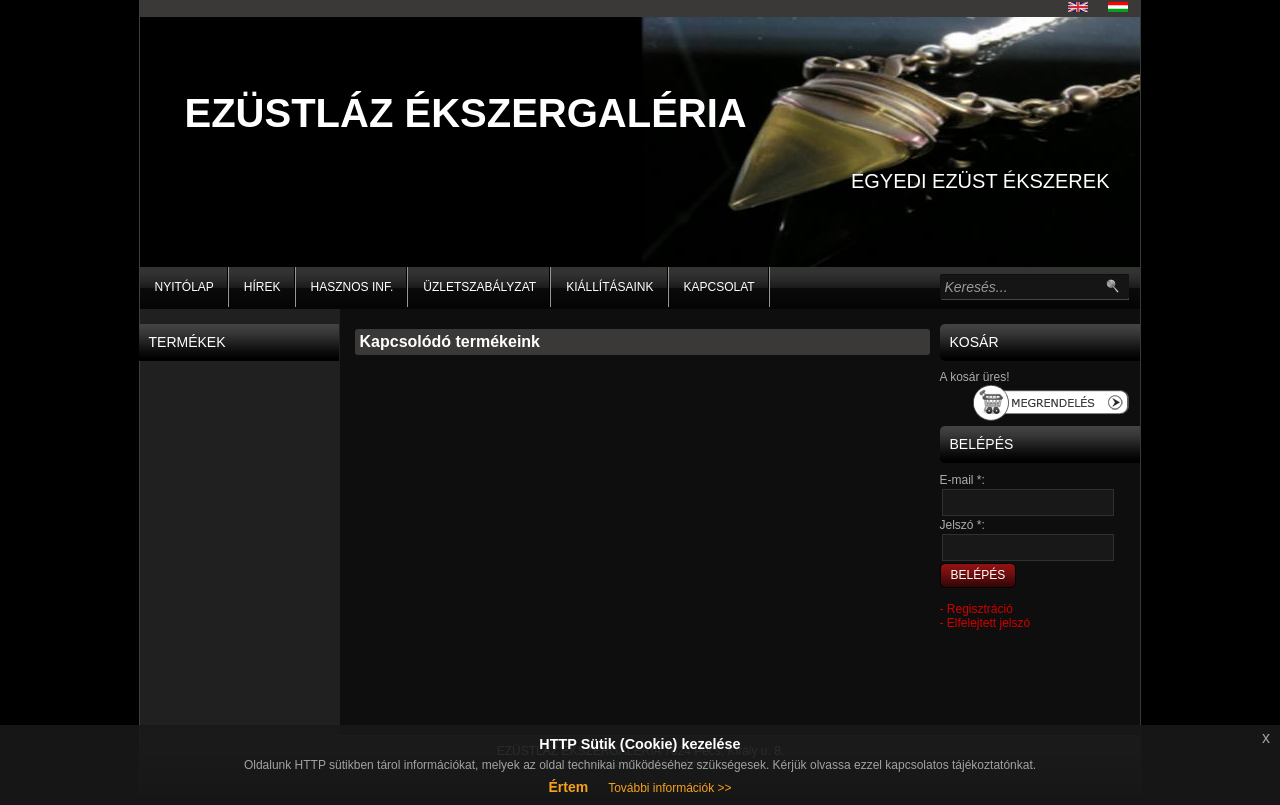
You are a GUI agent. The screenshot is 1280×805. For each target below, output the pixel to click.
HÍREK (262, 287)
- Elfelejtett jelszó (985, 623)
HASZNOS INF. (352, 287)
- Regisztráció (976, 609)
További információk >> (669, 788)
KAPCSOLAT (719, 287)
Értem (568, 787)
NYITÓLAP (184, 287)
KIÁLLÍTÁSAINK (609, 287)
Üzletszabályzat (479, 287)
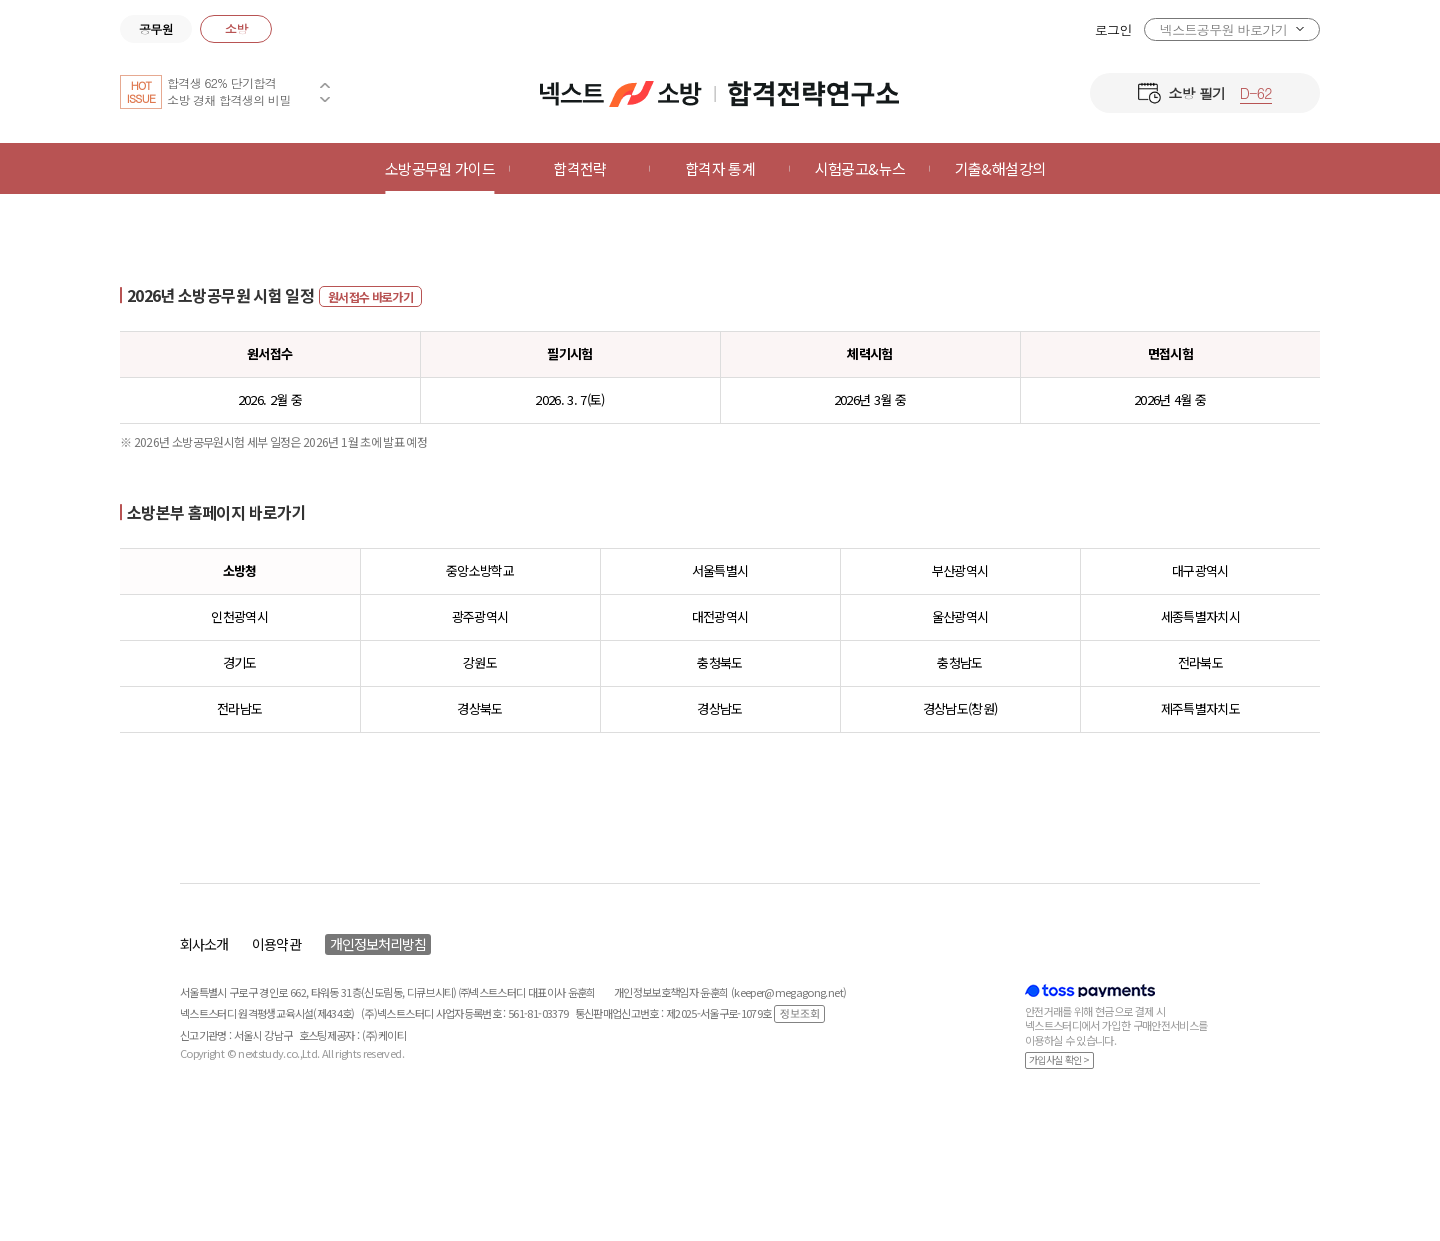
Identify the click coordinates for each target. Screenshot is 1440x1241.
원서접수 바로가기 (370, 296)
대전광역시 (720, 616)
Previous (325, 85)
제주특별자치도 (1200, 708)
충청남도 (959, 662)
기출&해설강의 (1000, 168)
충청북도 (719, 662)
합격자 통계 (720, 168)
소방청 (240, 570)
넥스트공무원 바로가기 (1223, 29)
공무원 (156, 28)
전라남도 (239, 708)
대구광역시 (1200, 570)
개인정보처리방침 (378, 944)
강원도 (480, 662)
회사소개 (204, 944)
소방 (236, 28)
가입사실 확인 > (1059, 1059)
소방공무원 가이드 (440, 168)
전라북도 (1200, 662)
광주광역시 (480, 616)
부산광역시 (960, 570)
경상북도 (479, 708)
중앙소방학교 (480, 570)
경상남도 (719, 708)
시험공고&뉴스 (860, 168)
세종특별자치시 (1200, 616)
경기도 (240, 662)
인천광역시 (239, 616)
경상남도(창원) (960, 708)
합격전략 (579, 168)
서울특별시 (720, 570)
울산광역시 (960, 616)
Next (325, 99)
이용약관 (276, 944)
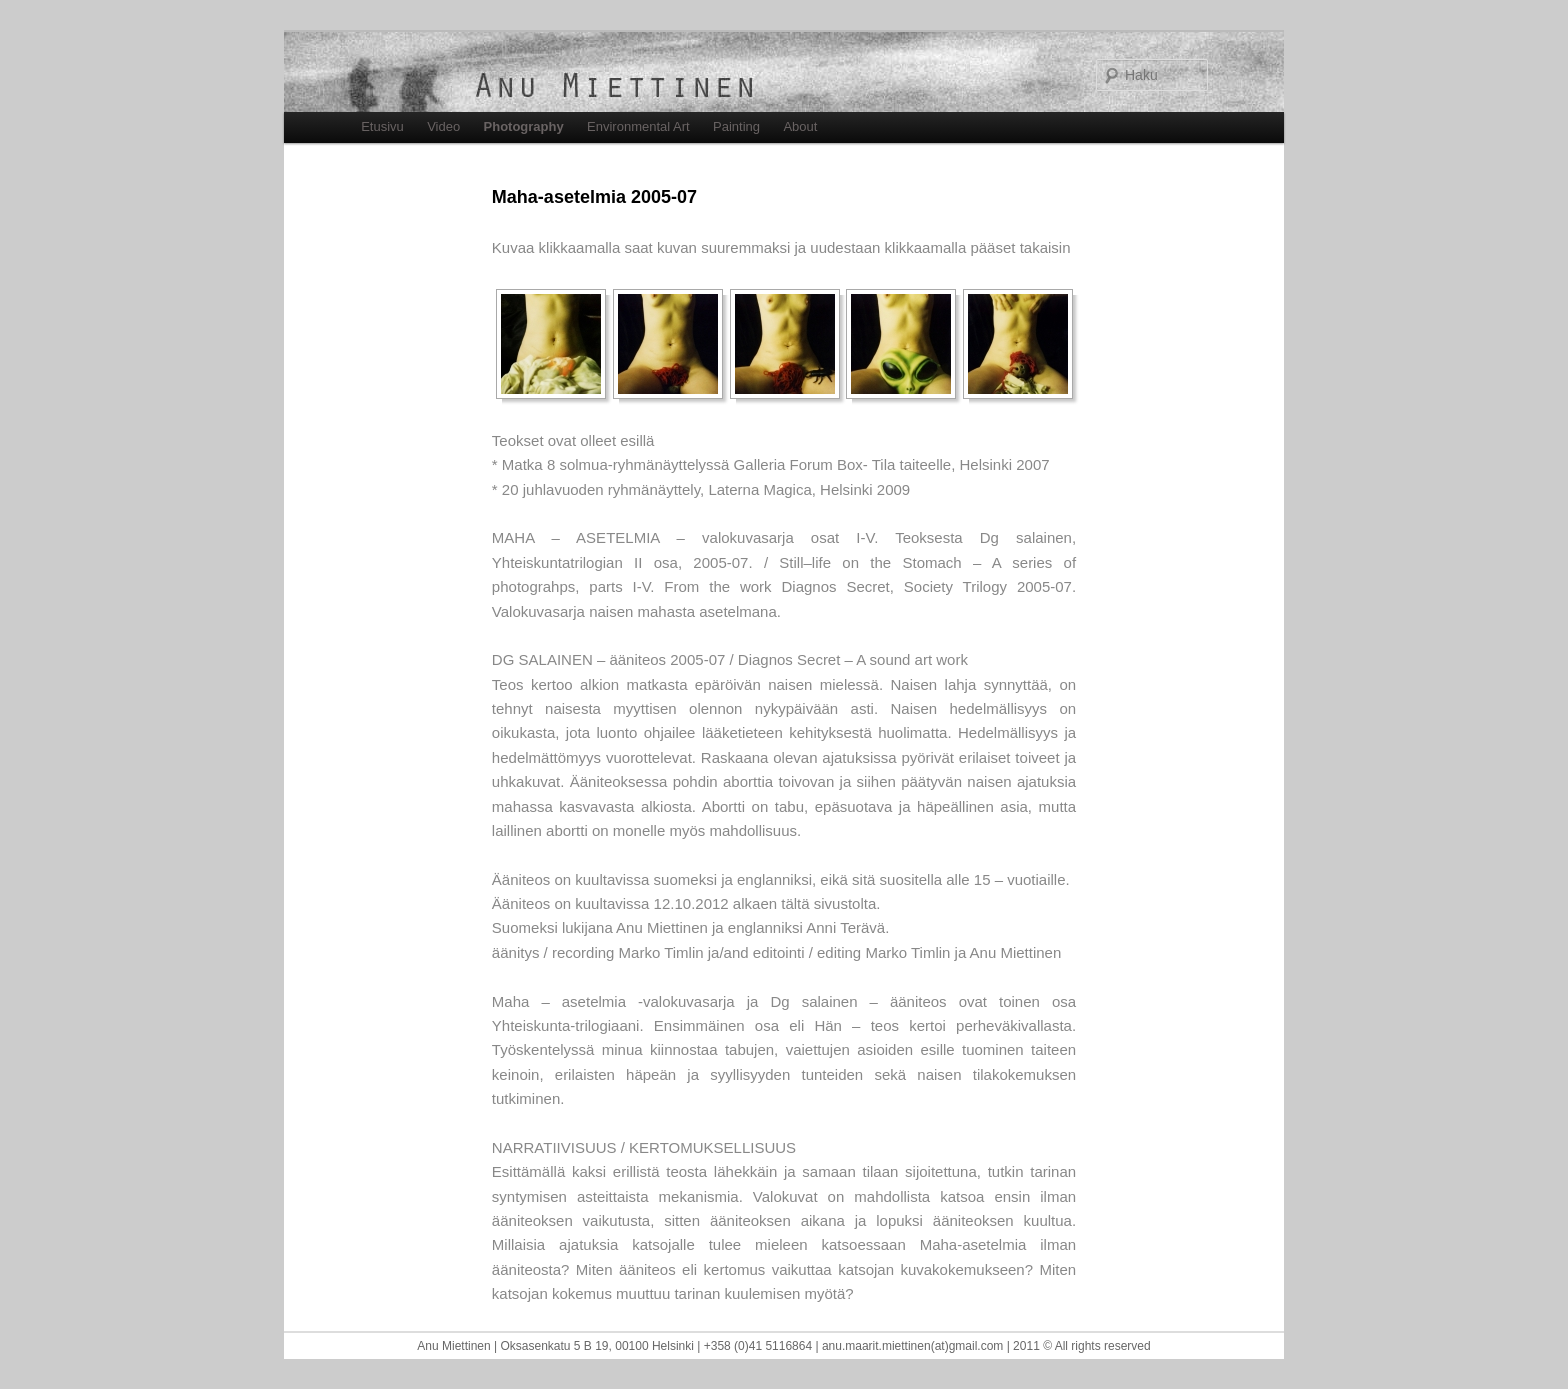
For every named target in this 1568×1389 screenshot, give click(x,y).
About (800, 126)
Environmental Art (638, 126)
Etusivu (382, 126)
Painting (736, 126)
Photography (524, 126)
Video (443, 126)
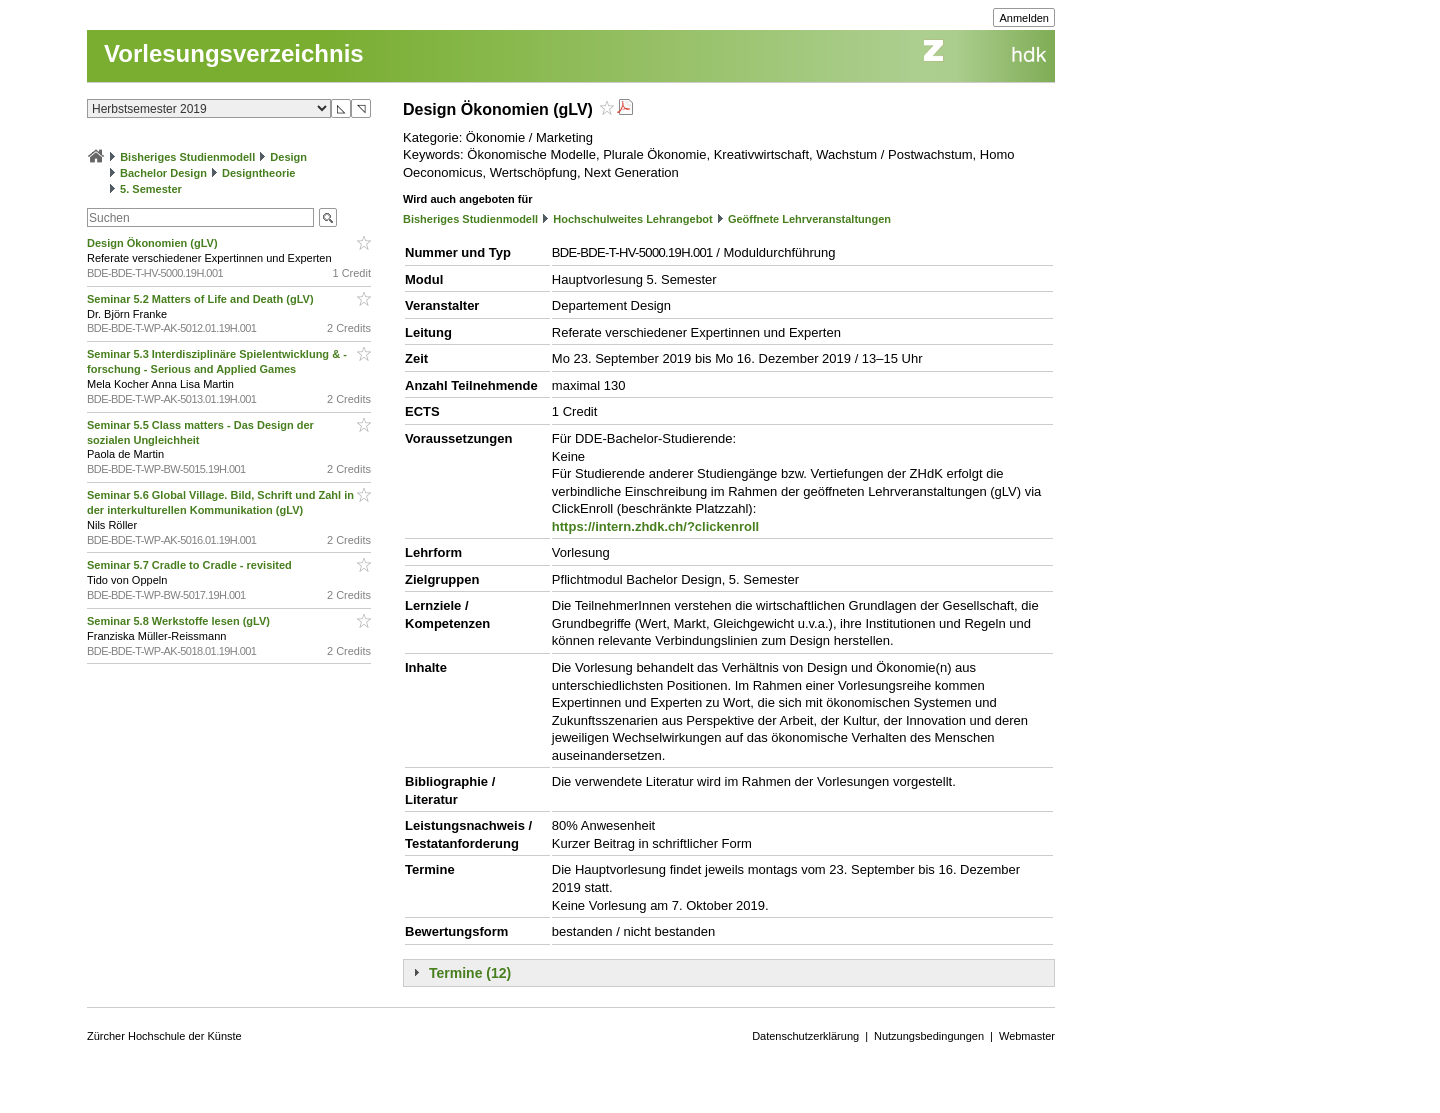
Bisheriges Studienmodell (187, 157)
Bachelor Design (163, 173)
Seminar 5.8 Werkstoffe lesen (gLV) (180, 621)
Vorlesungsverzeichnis (234, 53)
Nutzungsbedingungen (929, 1036)
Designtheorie (258, 173)
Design (288, 157)
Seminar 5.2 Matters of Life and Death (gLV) (202, 299)
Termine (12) (470, 973)
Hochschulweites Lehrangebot (633, 219)
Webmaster (1027, 1036)
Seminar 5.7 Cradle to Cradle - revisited (191, 565)
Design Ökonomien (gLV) (154, 243)
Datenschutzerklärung (805, 1036)
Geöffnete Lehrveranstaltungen (809, 219)
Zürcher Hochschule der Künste (164, 1036)
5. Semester (151, 189)
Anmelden (1024, 18)
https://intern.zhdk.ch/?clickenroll (655, 526)
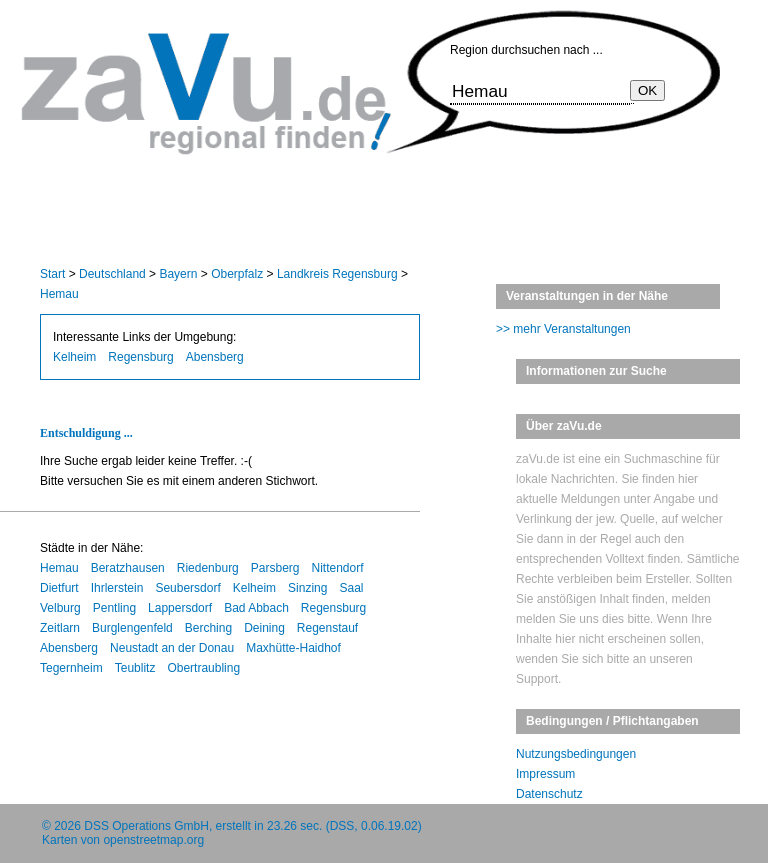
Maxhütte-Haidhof (293, 648)
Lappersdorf (180, 608)
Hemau (59, 294)
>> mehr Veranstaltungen (563, 329)
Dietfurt (59, 588)
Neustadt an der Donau (172, 648)
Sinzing (307, 588)
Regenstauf (327, 628)
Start (52, 274)
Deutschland (112, 274)
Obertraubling (203, 668)
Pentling (114, 608)
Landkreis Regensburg (337, 274)
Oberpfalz (237, 274)
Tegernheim (71, 668)
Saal (351, 588)
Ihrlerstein (117, 588)
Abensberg (215, 357)
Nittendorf (338, 568)
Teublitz (135, 668)
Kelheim (74, 357)
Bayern (178, 274)
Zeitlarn (60, 628)
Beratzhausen (128, 568)
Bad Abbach (256, 608)
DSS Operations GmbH (146, 826)
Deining (264, 628)
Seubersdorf (187, 588)
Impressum (545, 774)
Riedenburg (208, 568)
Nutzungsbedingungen (576, 754)
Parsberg (275, 568)
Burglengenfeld (132, 628)
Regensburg (140, 357)
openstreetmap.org (153, 840)
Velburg (60, 608)
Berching (208, 628)
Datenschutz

# EXERCISE:
May I have only the lines from the start of the data through the line containing "부산광역시 (960, 570)", both included, reproduced exactly and without the pictures?

# YOUR SOLUTION:
You are a GUI agent. The screenshot is 1280×805. For each target below, output the pixel to click.
HÍREK (262, 287)
- Elfelejtett jelszó (985, 623)
HASZNOS INF. (352, 287)
- Regisztráció (976, 609)
További információk >> (669, 788)
KAPCSOLAT (719, 287)
Értem (568, 787)
NYITÓLAP (184, 287)
KIÁLLÍTÁSAINK (609, 287)
Üzletszabályzat (479, 287)
Identify the click coordinates for each target. Screenshot is 1440x1241.
원서접수 바로가기 (370, 296)
대전광역시 (720, 616)
Previous (325, 85)
제주특별자치도 (1200, 708)
충청남도 (959, 662)
기출&해설강의 (1000, 168)
충청북도 (719, 662)
합격자 통계 (720, 168)
소방청 (240, 570)
넥스트공무원 바로가기 (1223, 29)
공무원 (156, 28)
전라남도 (239, 708)
대구광역시 (1200, 570)
개인정보처리방침 (378, 944)
강원도 (480, 662)
회사소개 (204, 944)
소방 (236, 28)
가입사실 확인 > (1059, 1059)
소방공무원 가이드 (440, 168)
전라북도 (1200, 662)
광주광역시 (480, 616)
부산광역시 (960, 570)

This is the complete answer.